• **Exercise directions**:
What is the number of lines in these records that hold the word "KSOP"? Reply with that number alone.

(Recorded data)

=== Begin Enclosure ===

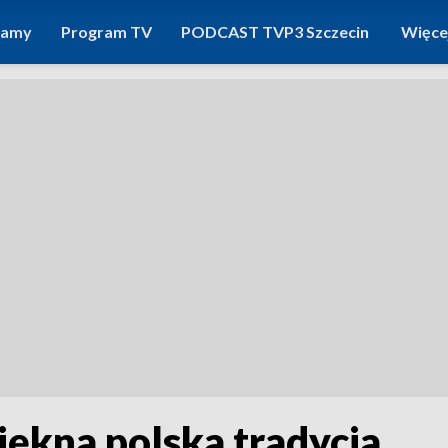
ramy
Program TV
PODCAST TVP3 Szczecin
Więce
iękna polska tradycja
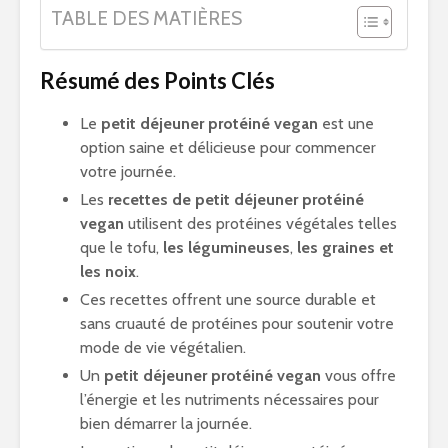
TABLE DES MATIÈRES
Résumé des Points Clés
Le
petit déjeuner protéiné vegan
est une
option saine et délicieuse pour commencer
votre journée.
Les
recettes de petit déjeuner protéiné
vegan
utilisent des protéines végétales telles
que le tofu,
les légumineuses
,
les graines et
les noix
.
Ces recettes offrent une source durable et
sans cruauté de protéines pour soutenir votre
mode de vie végétalien.
Un
petit déjeuner protéiné vegan
vous offre
l’énergie et les nutriments nécessaires pour
bien démarrer la journée.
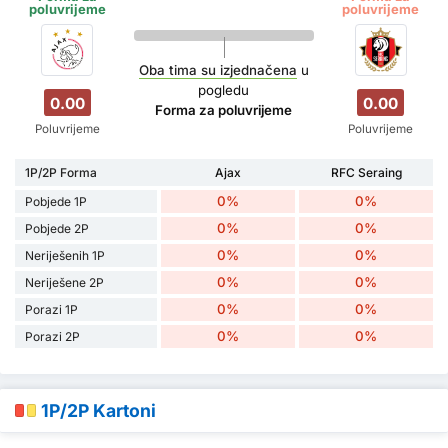
poluvrijeme
poluvrijeme
Oba tima su izjednačena
u
pogledu
0.00
0.00
Forma za poluvrijeme
Poluvrijeme
Poluvrijeme
1P/2P Forma
Ajax
RFC Seraing
0%
0%
Pobjede 1P
0%
0%
Pobjede 2P
0%
0%
Neriješenih 1P
0%
0%
Neriješene 2P
0%
0%
Porazi 1P
0%
0%
Porazi 2P
1P/2P Kartoni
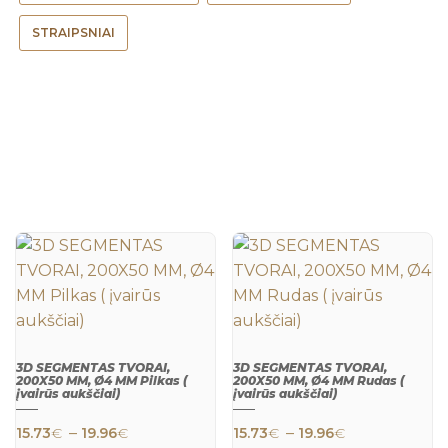
STRAIPSNIAI
3D SEGMENTAS TVORAI,
3D SEGMENTAS TVORAI,
200X50 MM, Ø4 MM Pilkas (
200X50 MM, Ø4 MM Rudas (
įvairūs aukščiai)
įvairūs aukščiai)
This product has multiple variants. The 
This product h
Price range: 15.73€ through 19.96€
Price range:
–
–
15.73
€
19.96
€
15.73
€
19.96
€
QUICK
QUICK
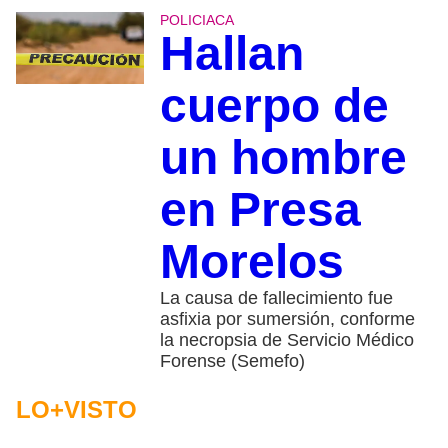
POLICIACA
Hallan
cuerpo de
un hombre
en Presa
Morelos
La causa de fallecimiento fue
asfixia por sumersión, conforme
la necropsia de Servicio Médico
Forense (Semefo)
LO+VISTO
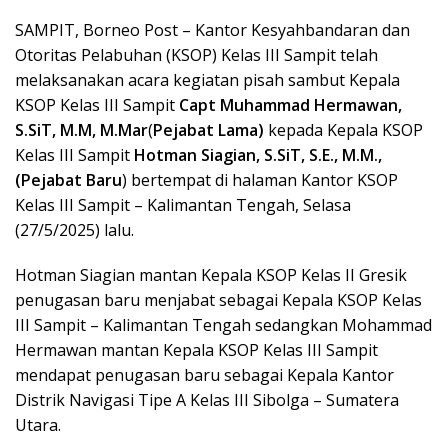
SAMPIT, Borneo Post – Kantor Kesyahbandaran dan
Otoritas Pelabuhan (KSOP) Kelas III Sampit telah
melaksanakan acara kegiatan pisah sambut Kepala
KSOP Kelas III Sampit
Capt Muhammad Hermawan,
S.SiT, M.M, M.Mar
(
Pejabat Lama)
kepada Kepala KSOP
Kelas III Sampit
Hotman Siagian, S.SiT, S.E., M.M.,
(Pejabat Baru
) bertempat di halaman Kantor KSOP
Kelas III Sampit – Kalimantan Tengah, Selasa
(27/5/2025) lalu.
Hotman Siagian mantan Kepala KSOP Kelas II Gresik
penugasan baru menjabat sebagai Kepala KSOP Kelas
III Sampit – Kalimantan Tengah sedangkan Mohammad
Hermawan mantan Kepala KSOP Kelas III Sampit
mendapat penugasan baru sebagai Kepala Kantor
Distrik Navigasi Tipe A Kelas III Sibolga – Sumatera
Utara.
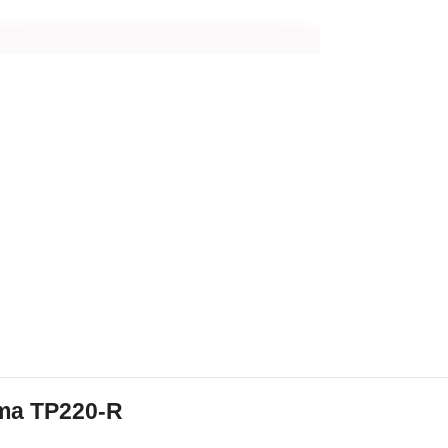
ma TP220-R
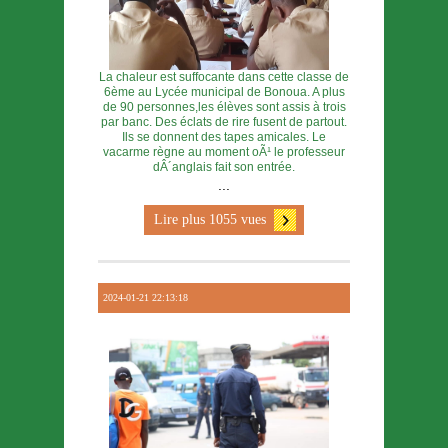
La chaleur est suffocante dans cette classe de
6ème au Lycée municipal de Bonoua. A plus
de 90 personnes,les élèves sont assis à trois
par banc. Des éclats de rire fusent de partout.
Ils se donnent des tapes amicales. Le
vacarme règne au moment oÃ¹ le professeur
dÂ´anglais fait son entrée.
...
Lire plus 1055 vues
2024-01-21 22:13:18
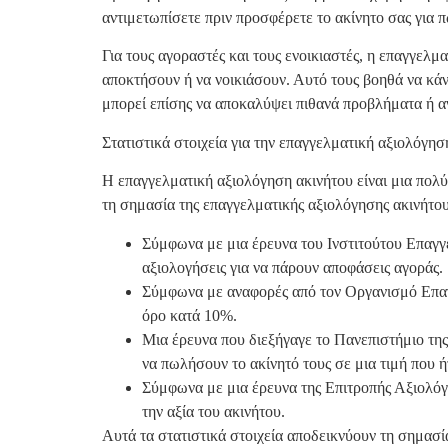
αντιμετωπίσετε πριν προσφέρετε το ακίνητο σας για 
Για τους αγοραστές και τους ενοικιαστές, η επαγγελμ
αποκτήσουν ή να νοικιάσουν. Αυτό τους βοηθά να κά
μπορεί επίσης να αποκαλύψει πιθανά προβλήματα ή α
Στατιστικά στοιχεία για την επαγγελματική αξιολόγησ
Η επαγγελματική αξιολόγηση ακινήτου είναι μια πολύ
τη σημασία της επαγγελματικής αξιολόγησης ακινήτου
Σύμφωνα με μια έρευνα του Ινστιτούτου Επαγγ
αξιολογήσεις για να πάρουν αποφάσεις αγοράς.
Σύμφωνα με αναφορές από τον Οργανισμό Επαγγ
όρο κατά 10%.
Μια έρευνα που διεξήγαγε το Πανεπιστήμιο της
να πωλήσουν το ακίνητό τους σε μια τιμή που 
Σύμφωνα με μια έρευνα της Επιτροπής Αξιολόγη
την αξία του ακινήτου.
Αυτά τα στατιστικά στοιχεία αποδεικνύουν τη σημασία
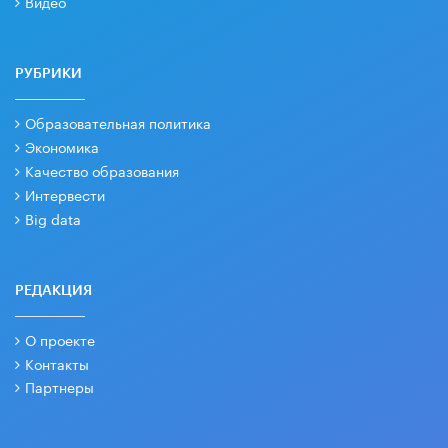
Видео
РУБРИКИ
Образовательная политика
Экономика
Качество образования
Интервести
Big data
РЕДАКЦИЯ
О проекте
Контакты
Партнеры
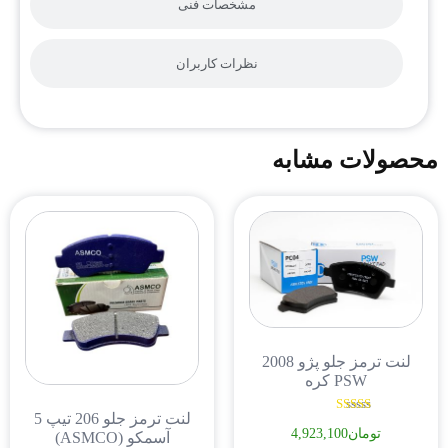
مشخصات فنی
نظرات کاربران
محصولات مشابه
لنت ترمز جلو پژو 2008
PSW کره
لنت ترمز جلو 206 تیپ 5
نمره
تومان
4,923,100
5.00
آسمکو (ASMCO)
از 5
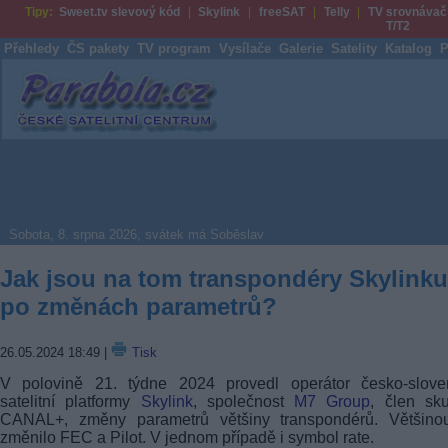
Tipy:
Sweet.tv slevový kód
Skylink
freeSAT
Telly
TV srovnávač
T/T2
Přehledy
ČS pakety
TV program
Vysílače
Galerie
Satelity
Katalog
P
Parabola.cz
Sobota, 8. srpna 2026, svátek má Soběslav
Jak jsou na tom transpondéry Skylinku
po změnách parametrů?
26.05.2024 18:49
|
Tisk
V polovině 21. týdne 2024 provedl operátor česko-slove
satelitní platformy
Skylink
, společnost
M7 Group
, člen sk
CANAL+, změny parametrů většiny transpondérů. Většino
změnilo FEC a Pilot. V jednom případě i symbol rate.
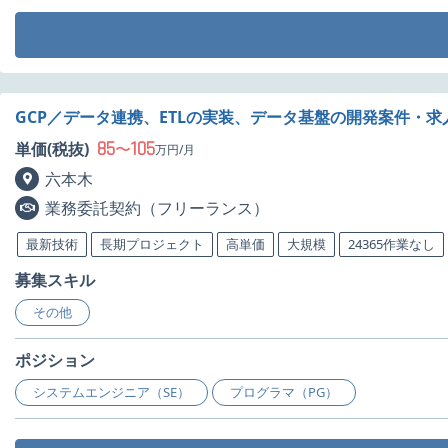
GCP／データ連携、ETLの実装、データ基盤の開発案件・求
85
105
単価(税抜)
〜
万円/月
六本木
業務委託契約（フリーランス）
最新技術
長期プロジェクト
高単価
大規模
24365作業なし
募集スキル
その他
ポジション
システムエンジニア（SE）
プログラマ（PG）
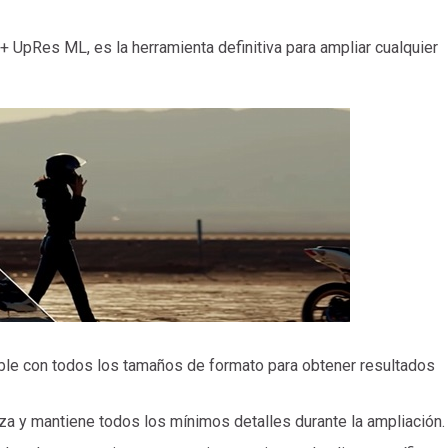
UpRes ML, es la herramienta definitiva para ampliar cualquier
le con todos los tamaños de formato para obtener resultados
a y mantiene todos los mínimos detalles durante la ampliación.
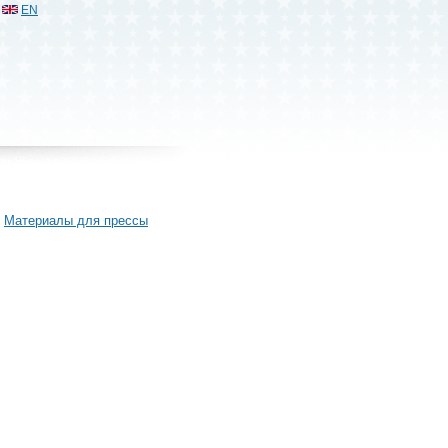
EN
Материалы для прессы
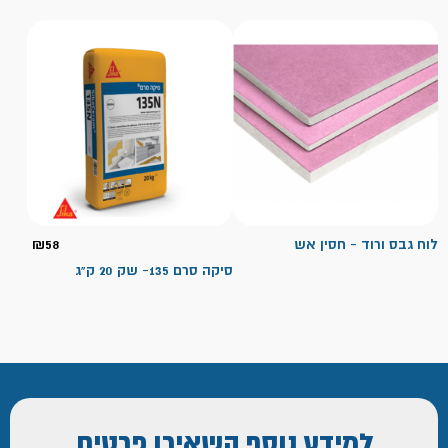
לוח גבס ורוד - חסין אש
58
₪
סיקה סרם 135- שק 20 ק"ג
למידע נוסף
השאירו פרטים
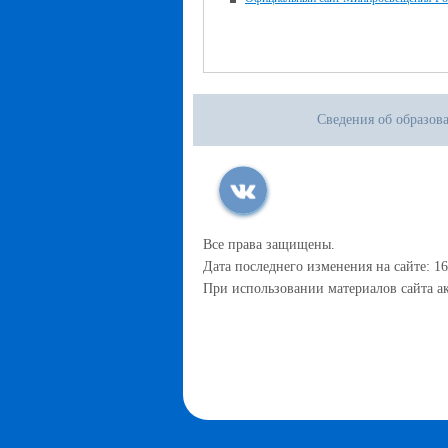
Сведения об образов
Все права защищены.
Дата последнего изменения на сайте: 16
При использовании материалов сайта ак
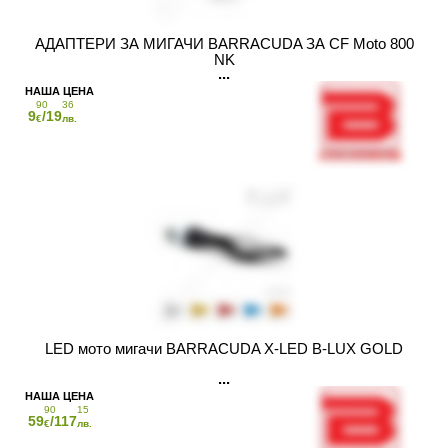
АДАПТЕРИ ЗА МИГАЧИ BARRACUDA ЗА CF Moto 800
NK
90
36
9
/19
€
лв.
LED мото мигачи BARRACUDA X-LED B-LUX GOLD
90
15
59
/117
€
лв.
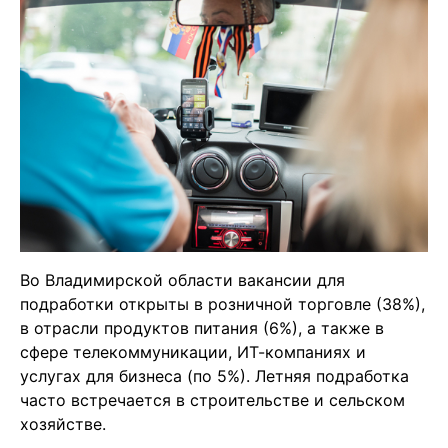
Во Владимирской области вакансии для
подработки открыты в розничной торговле (38%),
в отрасли продуктов питания (6%), а также в
сфере телекоммуникации, ИТ-компаниях и
услугах для бизнеса (по 5%). Летняя подработка
часто встречается в строительстве и сельском
хозяйстве.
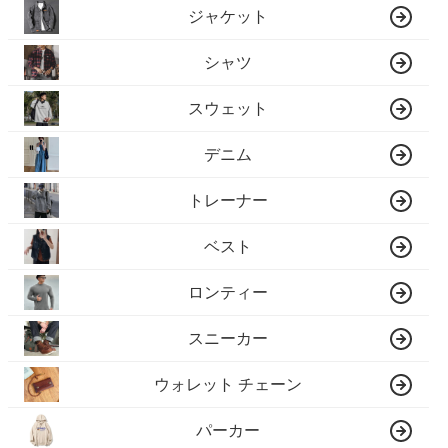
ジャケット
シャツ
スウェット
デニム
トレーナー
ベスト
ロンティー
スニーカー
ウォレット チェーン
パーカー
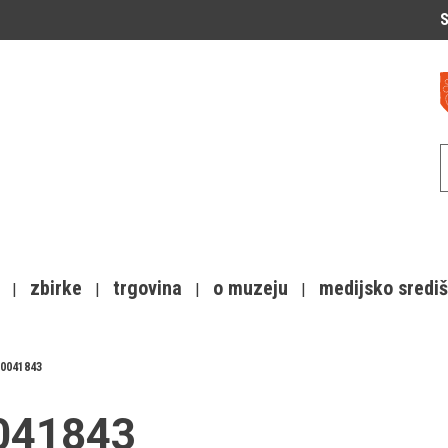
S
zbirke
trgovina
o muzeju
medijsko sredi
0041843
0041843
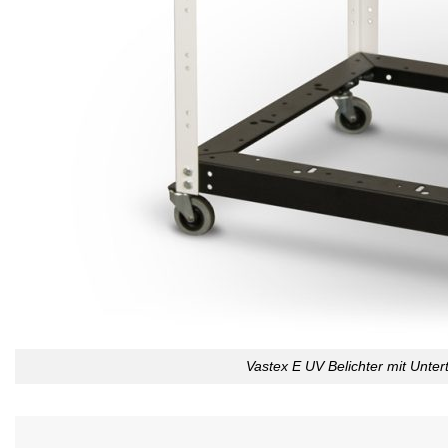
Vastex E UV Belichter mit Untert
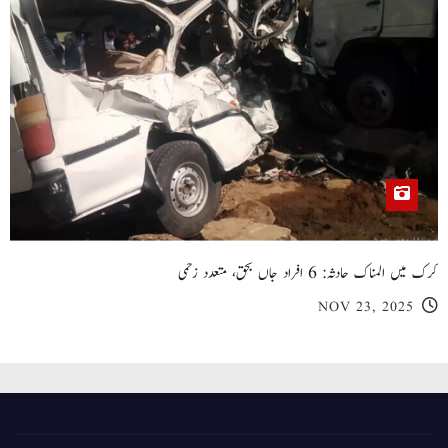
کرک میں المناک حادثہ: 6 افراد جاں بحق، متعدد زخمی
NOV 23, 2025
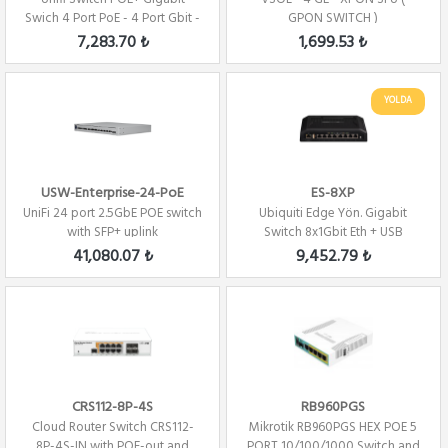
Swich 4 Port PoE - 4 Port Gbit -
GPON SWITCH )
8 Port
7,283.70 ₺
1,699.53 ₺
YOLDA
USW-Enterprise-24-PoE
ES-8XP
UniFi 24 port 2.5GbE POE switch
Ubiquiti Edge Yön. Gigabit
with SFP+ uplink
Switch 8x1Gbit Eth + USB
150Watt
41,080.07 ₺
9,452.79 ₺
CRS112-8P-4S
RB960PGS
Cloud Router Switch CRS112-
Mikrotik RB960PGS HEX POE 5
8P-4S-IN with POE-out and
PORT 10/100/1000 Switch and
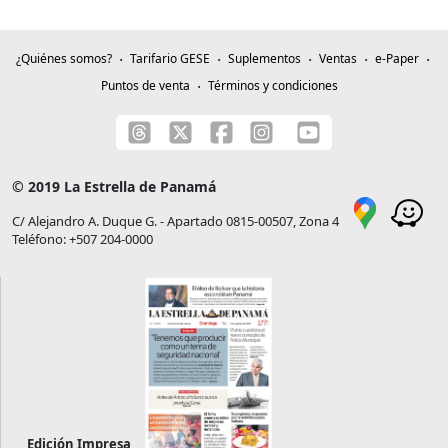
¿Quiénes somos?
Tarifario GESE
Suplementos
Ventas
e-Paper
Puntos de venta
Términos y condiciones
© 2019 La Estrella de Panamá
C/ Alejandro A. Duque G. - Apartado 0815-00507, Zona 4
Teléfono: +507 204-0000
Edición Impresa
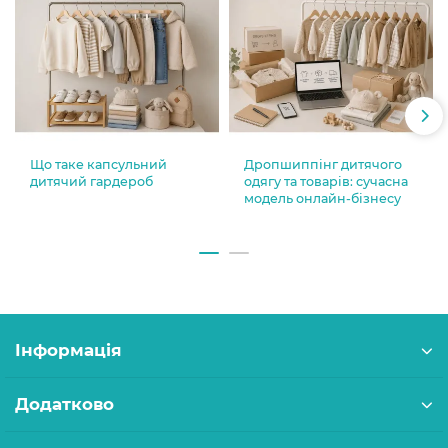
Що таке капсульний
Дропшиппінг дитячого
дитячий гардероб
одягу та товарів: сучасна
модель онлайн-бізнесу
Інформація
Додатково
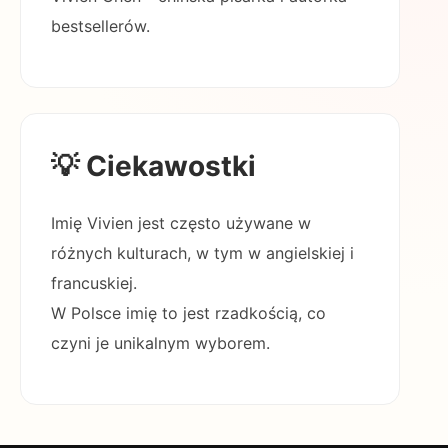
bestsellerów.
💡 Ciekawostki
Imię Vivien jest często używane w
różnych kulturach, w tym w angielskiej i
francuskiej.
W Polsce imię to jest rzadkością, co
czyni je unikalnym wyborem.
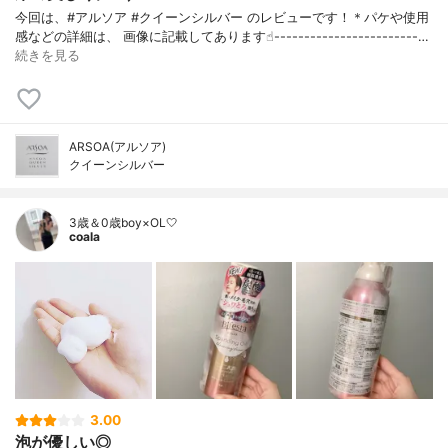
今回は、#アルソア #クイーンシルバー のレビューです！＊パケや使用
感などの詳細は、 画像に記載してあります☝︎------------------------…
続きを見る
ARSOA(アルソア)
クイーンシルバー
3歳＆0歳boy×OL🤍
coala
3.00
泡が優しい◎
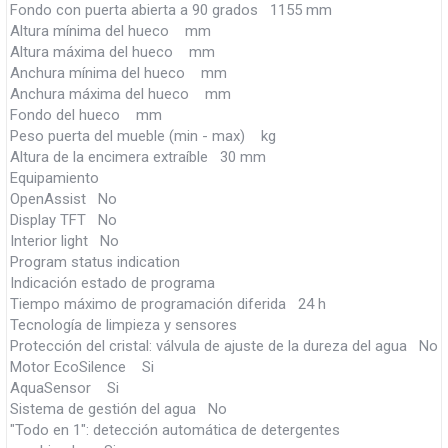
Fondo con puerta abierta a 90 grados 1155 mm
Altura mínima del hueco mm
Altura máxima del hueco mm
Anchura mínima del hueco mm
Anchura máxima del hueco mm
Fondo del hueco mm
Peso puerta del mueble (min - max) kg
Altura de la encimera extraíble 30 mm
Equipamiento
OpenAssist No
Display TFT No
Interior light No
Program status indication
Indicación estado de programa
Tiempo máximo de programación diferida 24 h
Tecnología de limpieza y sensores
Protección del cristal: válvula de ajuste de la dureza del agua No
Motor EcoSilence Si
AquaSensor Si
Sistema de gestión del agua No
"Todo en 1": detección automática de detergentes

=== End Enclosure ===

• **Answer space**:
7